Highlighted
Hot Shot
Hot Shot

numa.autosize.vcpu.maxPerVirtualNode lack of info

Jump to solution

I have a VM with 64 vCPUs and 512GB RAM, it’s a massive db. ESXi 6.5 are HP DL560 with 4 sockets (22 cores each + HT) and 1.5 TB RAM. According to Frank Denneman's book vSphere 6.5 Host Resources Deep Dive I aimed at keeping the VPD onto as little psockets as possible. By disabling the Hot add CPU feature and by adding the preferHT set to True I increased performance quite a lot and I expected to see cores spread onto two physical sockets. However while the VMWare KB 2003582 states how to implement the preferHT setting it does not mention something Frank Denneman did say in his book:

Quote:

“Please remember to adjust the numa.autosize.vcpu.maxPerVirtualNode setting in the VM if it is already been powered-on once. This setting overrides the numa.vcpu.preferHT=TRUE setting”

End quote

I read the above after I did the initial changes to the VM and I have now noticed that its numa.autosize.vcpu.maxPerVirtualNode value is 11. According to Virtual NUMA Controls I should get 6 virtual nodes by dividing 64 by 11,but I see the VM has 7. This is another thing I don't understand.

pastedImage_2.png

following which criteria do I adjust numa.autosize.vcpu.maxPerVirtualNode value?

Shall I set it to 44 as it is the max number of logical cores in a physical socket? Or shall I disable it and let the system do its best decision? If yes how do I disable it? This is the current layout of the cpu resources of the vm:

pastedImage_0.png

although performances have improved I’m not happy with the distribution of the cores. Specially considering that homeNode 3 is not used at all.

pastedImage_1.png

So, to recap my question to the experienced admins are the following:

1. following which criteria do I adjust the numa.autosize.vcpu.maxPerVirtualNode value so that the preferHT setting is enforced correctly?

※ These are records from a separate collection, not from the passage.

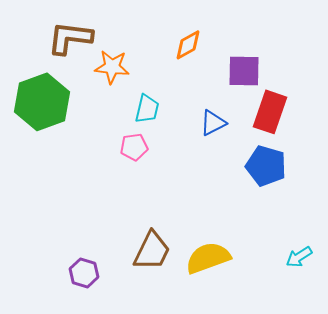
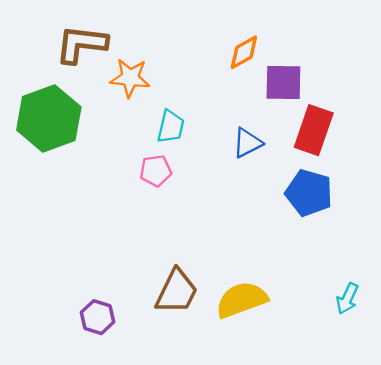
orange diamond: (188, 45) -> (244, 52), moved
cyan arrow: (299, 257) -> (347, 299), turned -32

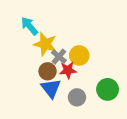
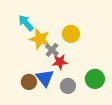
yellow circle: (79, 55) -> (71, 34), moved
brown circle: (48, 71) -> (29, 82), moved

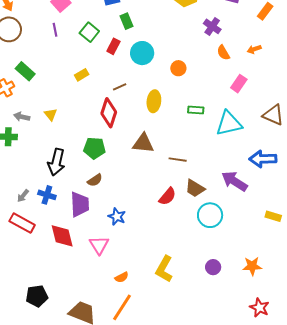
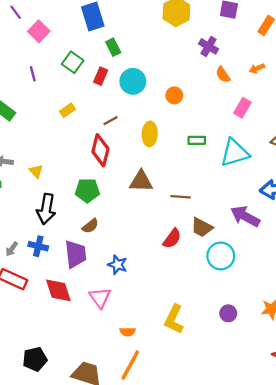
purple line: (55, 30) -> (33, 74), moved
yellow triangle: (51, 114) -> (36, 171), moved
orange semicircle: (122, 277) -> (128, 332), turned 32

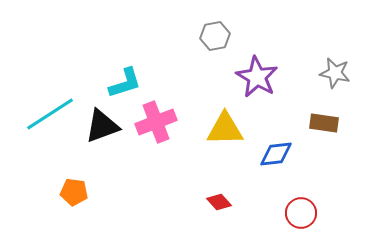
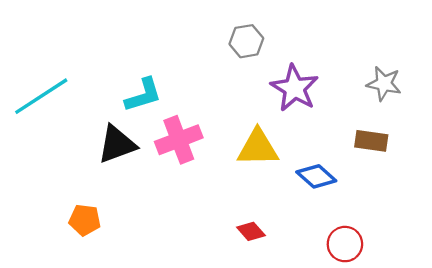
cyan line: (50, 114) -> (41, 96), moved
blue diamond: (276, 154) -> (316, 176), turned 48

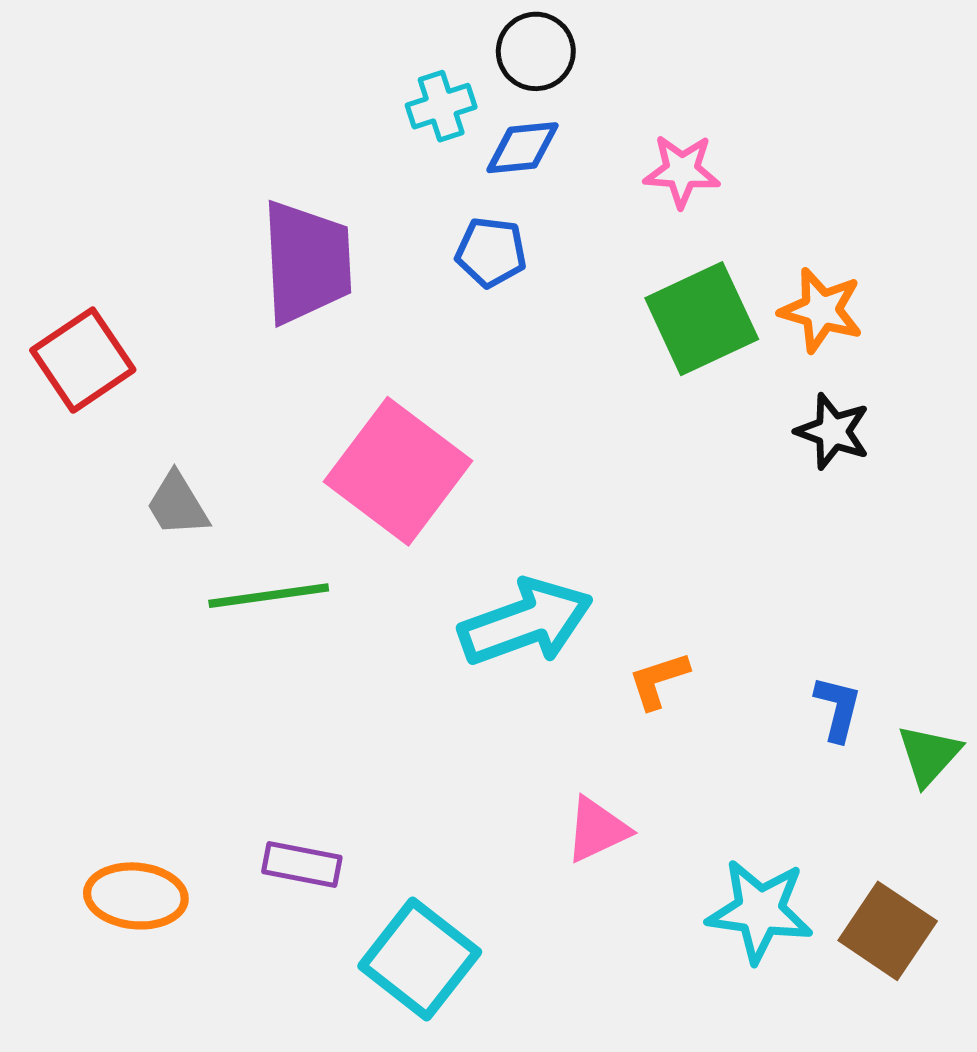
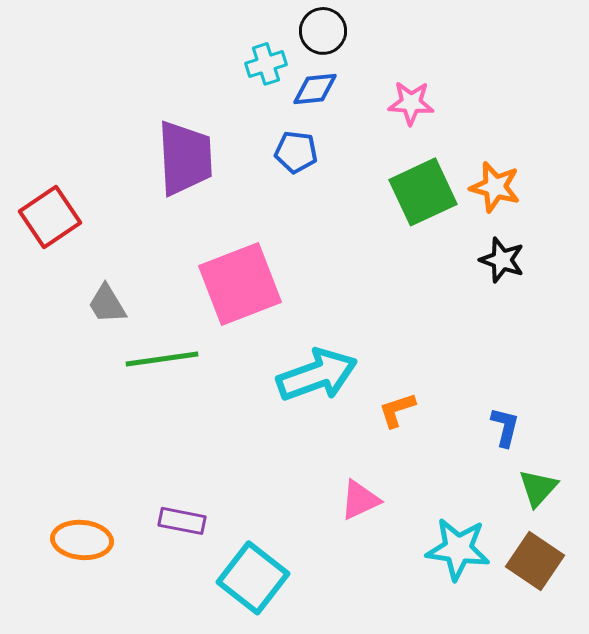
pink square: (398, 471) -> (240, 284), turned 32
green triangle: (929, 755) -> (538, 488), moved

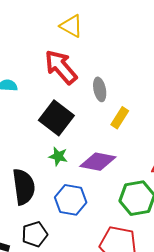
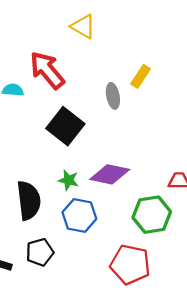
red arrow: (61, 67) -> (47, 70), moved
yellow rectangle: (120, 118) -> (141, 76), moved
green star: (58, 156) -> (68, 180), moved

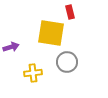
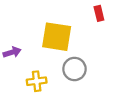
red rectangle: (70, 12) -> (99, 13), moved

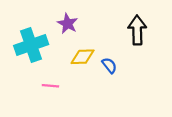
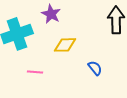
blue semicircle: (109, 65) -> (95, 68), moved

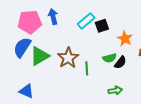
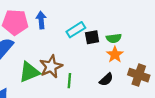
green triangle: (40, 56) -> (29, 72), moved
green semicircle: (110, 58) -> (114, 38), moved

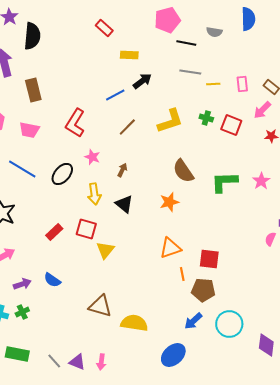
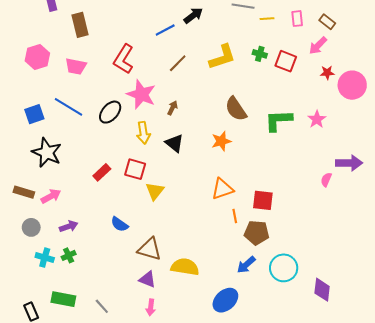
pink star: (92, 157) -> (141, 94), size x1.8
blue semicircle: (52, 280) -> (119, 224), moved
purple triangle: (77, 362) -> (148, 279), moved

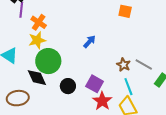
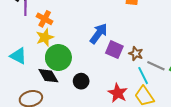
blue arrow: (89, 42) -> (99, 33), size x1.5
gray line: (144, 65) -> (156, 66), moved
purple square: (95, 84) -> (114, 50), moved

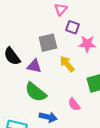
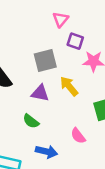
purple triangle: (34, 66) -> (40, 93), moved
green semicircle: (36, 92) -> (31, 121), size x0.6

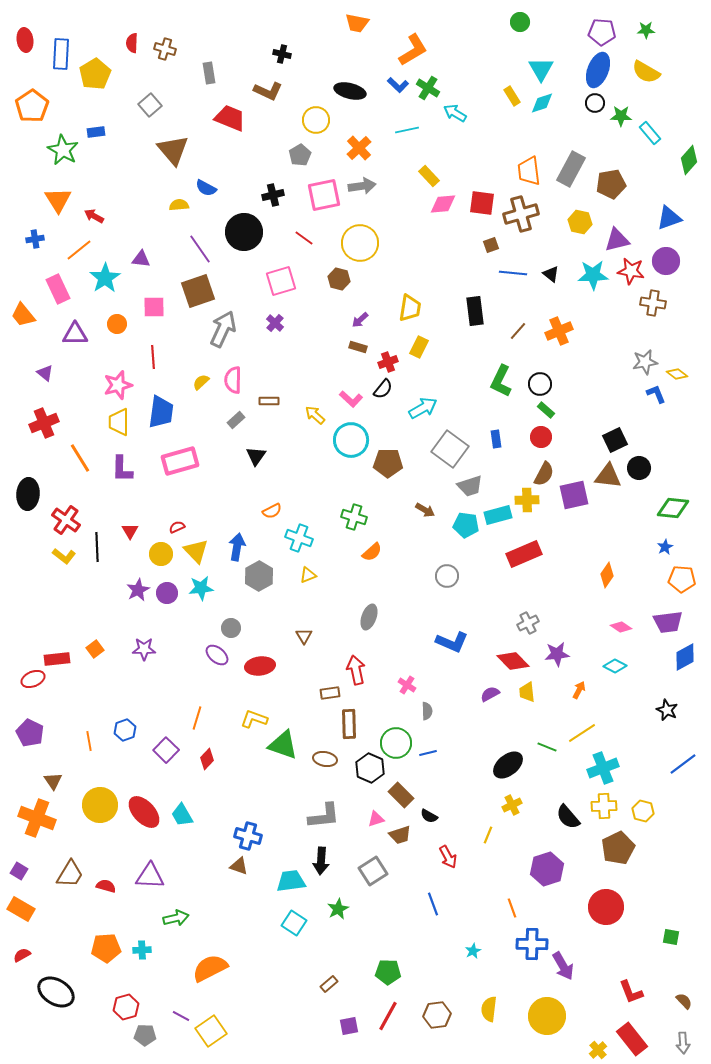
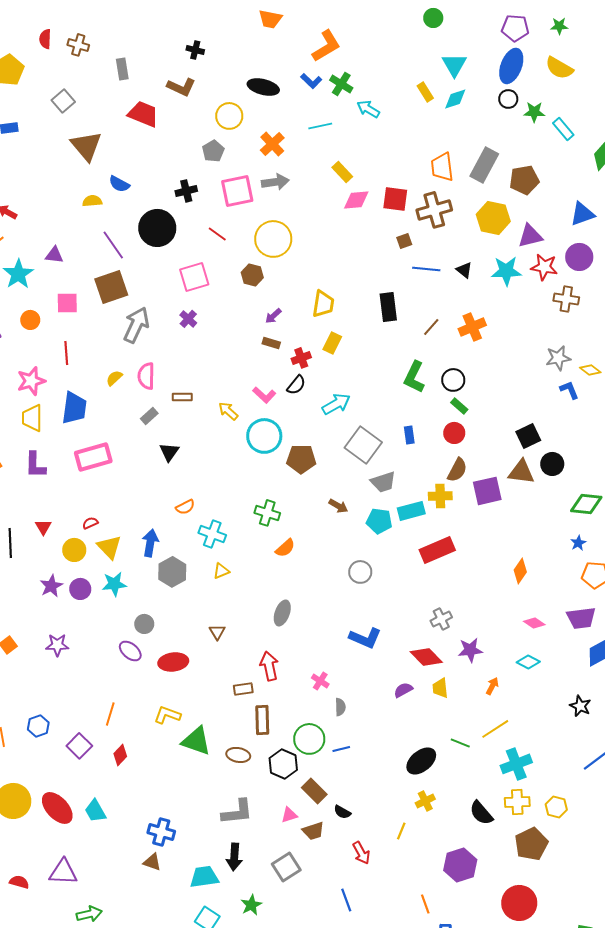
yellow hexagon: (580, 222) -> (493, 218), size x1.4

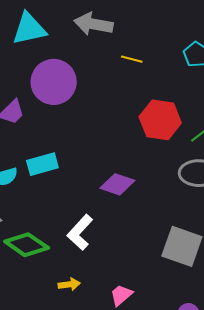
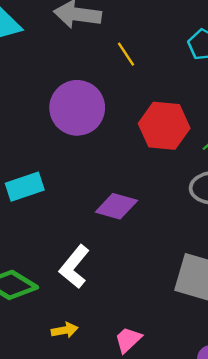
yellow line: (132, 59) -> (126, 54), turned 45
purple circle: (54, 82) -> (77, 108), moved

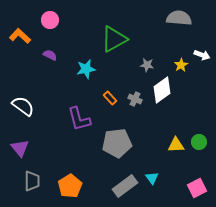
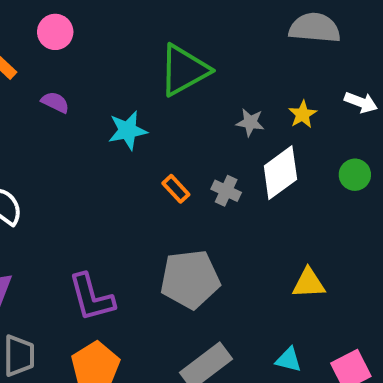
yellow star: (181, 65) -> (303, 114), moved
purple L-shape: (79, 119) -> (91, 297), moved
green circle: (199, 142) -> (355, 175), moved
cyan triangle: (152, 178) -> (288, 360), moved, turned -40

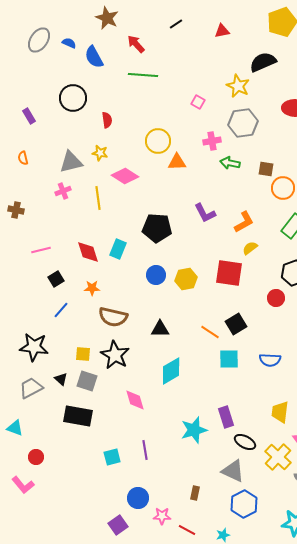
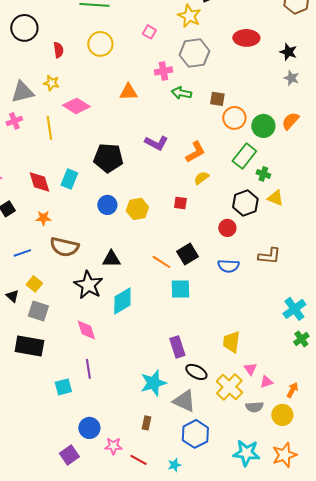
yellow circle: (158, 141) -> (100, 44), moved
purple L-shape: (205, 213) -> (156, 143), turned -35
red square: (229, 273) -> (180, 203), size x0.5
blue line: (61, 310) -> (22, 253), moved, turned 30
yellow square: (83, 354) -> (34, 284), turned 35
black star: (115, 355) -> (88, 285), moved
blue semicircle: (270, 360) -> (228, 266), moved
black triangle: (61, 379) -> (12, 296), moved
cyan star: (194, 430) -> (153, 383), moved
purple line: (145, 450) -> (88, 369), moved

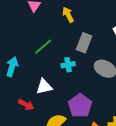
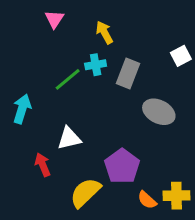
cyan cross: (68, 65) -> (96, 65), moved
red arrow: (26, 105) -> (43, 165), turned -140

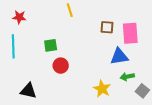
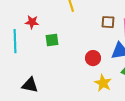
red star: (19, 17) -> (32, 22), moved
red circle: (61, 66) -> (93, 58), moved

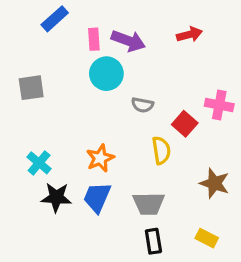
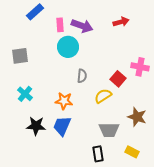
gray semicircle: (142, 105) -> (82, 76), moved, turned -96
yellow semicircle: (161, 150) -> (103, 96), turned -114
orange star: (100, 158) -> (64, 101), turned 30
cyan cross: (39, 163) -> (25, 94), moved
gray trapezoid: (149, 204) -> (109, 130), moved

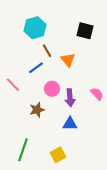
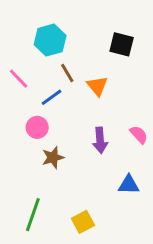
pink line: (13, 85) -> (19, 79), moved
pink circle: (52, 89) -> (37, 127), moved
blue triangle: (70, 124) -> (129, 185), moved

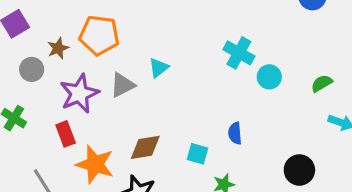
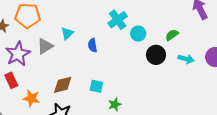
cyan cross: (239, 53) -> (118, 20), turned 30
blue semicircle: (235, 133) -> (93, 45), moved
orange star: (95, 164) -> (31, 98), size x0.7
black circle: (299, 170) -> (156, 55), moved

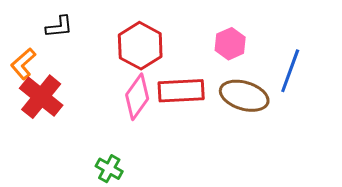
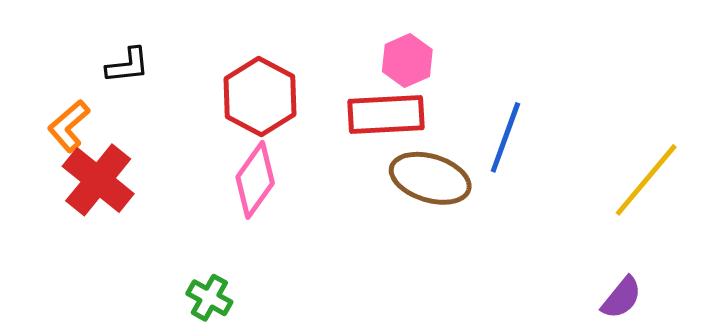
pink hexagon: (230, 44) -> (407, 61), moved
red rectangle: (181, 91) -> (386, 114), moved

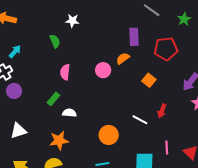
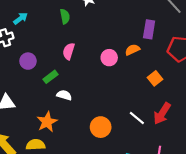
purple circle: (14, 91) -> (28, 61), moved
red arrow: (162, 111) -> (162, 113), size x1.5
orange star: (59, 141) -> (47, 122), turned -30

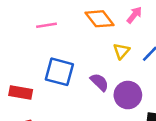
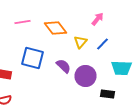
pink arrow: (134, 15) -> (98, 19), moved
orange diamond: (99, 19) -> (56, 28), moved

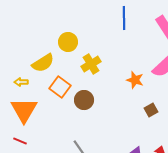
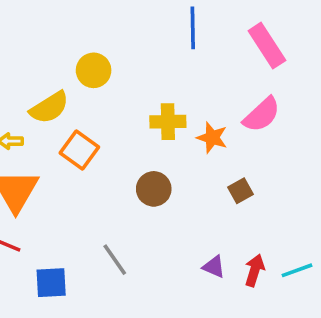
yellow cross: (91, 64) -> (168, 122), moved, turned 30
brown circle: (84, 100) -> (154, 189), moved

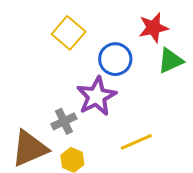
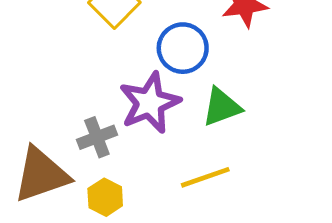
green triangle: (170, 61) -> (222, 107), moved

2. I knew that in 6.5 the coresPerSocket setting was decoupled from the Socket setting, so it does not really matter anymore if you set 12 sockets x 1 core or 1 Socket x 12 cores (unless licenses rectrictions are in place). However in Frank Denneman's book I read:

quote

"If preferHT is used, we recommend aligning the cores per socket to the physical CPU package layout. This leverages the OS and application LLC optimizations the most "

end quote

So, in this case the use of CoresPerSocket is effective? Then I should set 2 Sockets x 32 coresPerSocket? Option that frankly I haven't seen available in the VM Settings window

3. Why the VM has 7 virtual nodes instead of 6?

1 Solution

Accepted Solutions
Highlighted
VMware Employee
VMware Employee

PreferHT is used to consolidate the vCPUs as much as possible and create the fewest number of NUMA clients. In your situation, there are four NUMA nodes, 22 cores with each 384 GB of memory (assuming the DIMMs are equally distributed across sockets and offer the same capacity). With PreferHT, the NUMA scheduler takes the SMT capabilities into account, and therefore, each NUMA node can now accept NUMA clients similar to the HT thread count. In your situation, that is 44.

With this theory, your VM of 64 vCPUs should be distributed across two NUMA clients, each NUMA client grouping 32 vCPUs.

The advice of setting numa.autosize.vcpu.maxPerVirtualNode in the book is to propagate the virtual NUMA topology to the guest OS. This is typically recommended for VMs that exceed the memory capacity of a NUMA node while being able to all the vCPUs in a single NUMA node. In your scenario, setting it to 11 restricts the scheduler to prefer HT threads for sizing the NUMA client. 64/11 = 5.8; thus, it should round up to 6, but it doesn't do this, so I expect other advanced settings are influencing the NUMA client configuration.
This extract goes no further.